Test and Verification Consultant [F/M/X], Drachten

Job Description Are you a verification leader who thrives on turning complex hardware requirements into bullet‑proof, regulation‑ready evidence? Join

Amaris Consulting

as a

Test and Verification Consultant

and own the verification strategy behind next‑generation medical and high‑reliability devices at our clients.

This is more than a senior engineering role—it is your platform to shape verification processes, mentor future experts, and safeguard products that improve and save lives.

Your Impact: What You’ll Do

Define and own the global hardware verification strategy, ensuring 100 % requirement coverage (70 % regulated medical devices, 30 % non‑medical).

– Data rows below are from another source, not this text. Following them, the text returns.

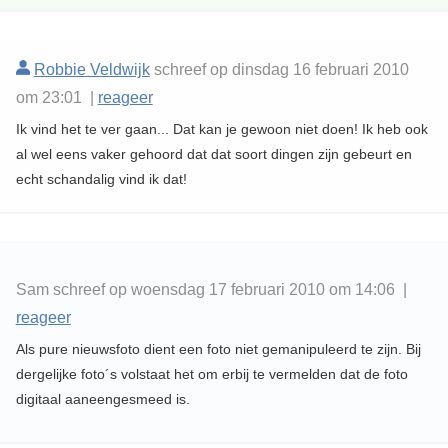
Robbie Veldwijk
schreef op dinsdag 16 februari 2010
om 23:01 |
reageer
Ik vind het te ver gaan... Dat kan je gewoon niet doen! Ik heb ook
al wel eens vaker gehoord dat dat soort dingen zijn gebeurt en
echt schandalig vind ik dat!
Sam schreef op woensdag 17 februari 2010 om 14:06 |
reageer
Als pure nieuwsfoto dient een foto niet gemanipuleerd te zijn. Bij
dergelijke foto´s volstaat het om erbij te vermelden dat de foto
digitaal aaneengesmeed is.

Author, review, and approve master test plans, protocols, and reports that satisfy FDA 21 CFR Part 820, ISO 13485, IEC 60601, and ISO 17025.

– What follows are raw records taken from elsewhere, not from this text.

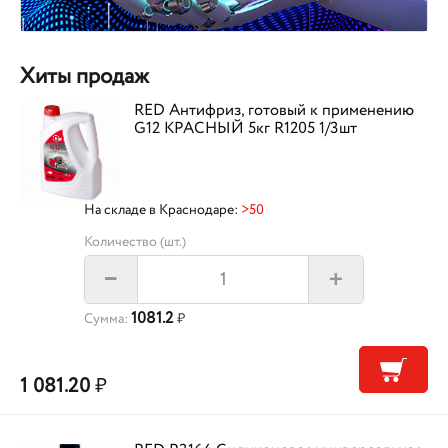
Хиты продаж
RED Антифриз, готовый к применению
G12 КРАСНЫЙ 5кг R1205 1/3шт
На складе в Краснодаре:
>50
Количество (шт.)
+
–
1081.2
Сумма:
₽
1 081.20
₽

Lead verification work packages: decompose deliverables, assign ownership, and track execution across multidisciplinary teams.

Detect, log, and drive closure of all design defects; perform root‑cause analysis and implement corrective/preventive actions (CAPA).

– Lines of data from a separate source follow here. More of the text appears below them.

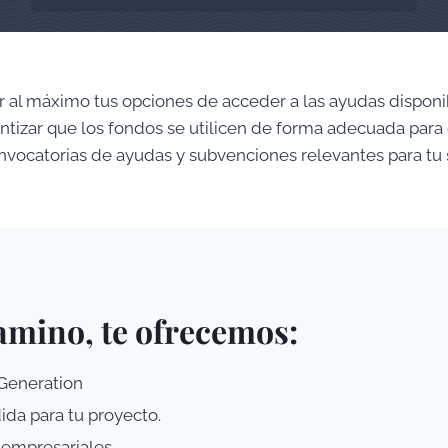
l máximo tus opciones de acceder a las ayudas disponibl
ntizar que los fondos se utilicen de forma adecuada para
nvocatorias de ayudas y subvenciones relevantes para tu 
camino, te ofrecemos:
Generation
da para tu proyecto.
 empresariales.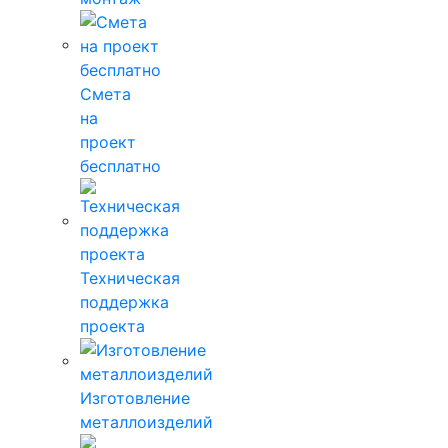
Смета
на
проект
бесплатно
Техническая
поддержка
проекта
Изготовление
металлоизделий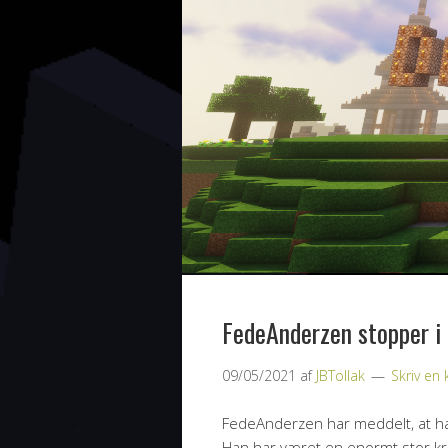
FedeAnderzen stopper i 
09/05/2021
af
JBTollak
Skriv e
FedeAnderzen har meddelt, at ha
Han har været en enormt stor krea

Build and maintain the integrated verification schedule; recover slippage without compromising quality or compliance.

Guarantee audit‑ready verification evidence—zero findings during internal and external inspections.

Chair design‑review checkpoints and risk‑assessment sessions; sign off only when residual risk is as low as reasonably practicable.

Continuously optimize test processes to cut cycle time≥15 % and raise defect‑escape detection rates.

Establish and scale a worldwide T&V knowledge‑sharing network; standardize best‑practice templates and lessons learned.

Mentor 5–10 verification engineers on test‑method design, equipment qualification, and regulatory interpretation; deliver formal training sessions.

Manage test‑equipment lifecycle: specify, validate, calibrate, and maintain all rigs and fixtures.

Communicate status, risks, and decisions to project managers, QA, RA, and development leads; elevate blockers within 24 h.

Who You Are: Key Qualifications

Master’s or Bachelor’s in Electrical Engineering, Mechatronics, Physics, or a related technical field.

3 + years hands‑on hardware design verification in FDA- or CE‑regulated products (medical devices strongly preferred).

5 + years R&D or research‑laboratory background.

5 + years total professional experience in a regulated industry (medical, aerospace, automotive, or similar).

Expert in hardware testing methodologies, statistical analysis (MSA, Gage R&R, DOE), and reliability engineering.

Proven author of Design Verification&Validation plans that satisfy FDA 21 CFR Part 820 and ISO 13485.

Deep knowledge of IEC 60601, IEC 62304, ISO 14971, ISO 17025, and harmonized standards.

Solid command of Design Controls: user needs→ design inputs → outputs → verification → validation → risk file traceability.

Proficient in test‑method development, validation, and sample‑size justification using statistical techniques.

Demonstrated ability to lead technical teams of 5–10 engineers and manage multiple concurrent projects to aggressive timelines.

Advanced user of Windchill PLM (or equivalent) for requirements and traceability matrices.

Expert with Minitab (or similar) for statistical analysis, capability studies, and test‑method validation.

Excellent written and verbal communication—produce audit‑ready documentation and present to stakeholders at all levels.

Strong analytical mindset: dissect data sets, identify root causes, and convert insights into measurable process improvements.

High sense of ownership, self‑driven, fast learner, and comfortable working in a matrix organization.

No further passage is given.